_What you are asked to do_
Pictures found in the material must be left out, and every line returned as written.

_Dataset records_

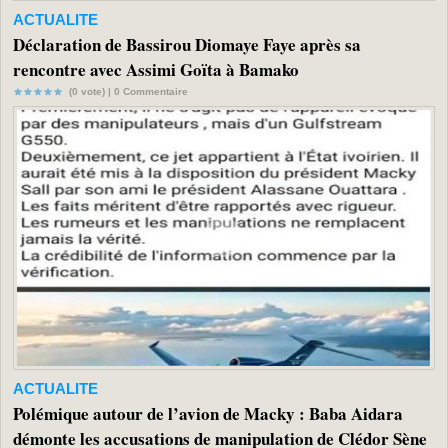
ACTUALITE
Déclaration de Bassirou Diomaye Faye après sa
rencontre avec Assimi Goïta à Bamako
(0 vote) |
0
Commentaire
ACTUALITE
Polémique autour de l’avion de Macky : Baba Aidara
démonte les accusations de manipulation de Clédor Sène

_Exercise response_
ACTUALITE
Déclaration de Bassirou Diomaye Faye après sa
rencontre avec Assimi Goïta à Bamako
(0 vote) |
0
Commentaire
ACTUALITE
Polémique autour de l’avion de Macky : Baba Aidara
démonte les accusations de manipulation de Clédor Sène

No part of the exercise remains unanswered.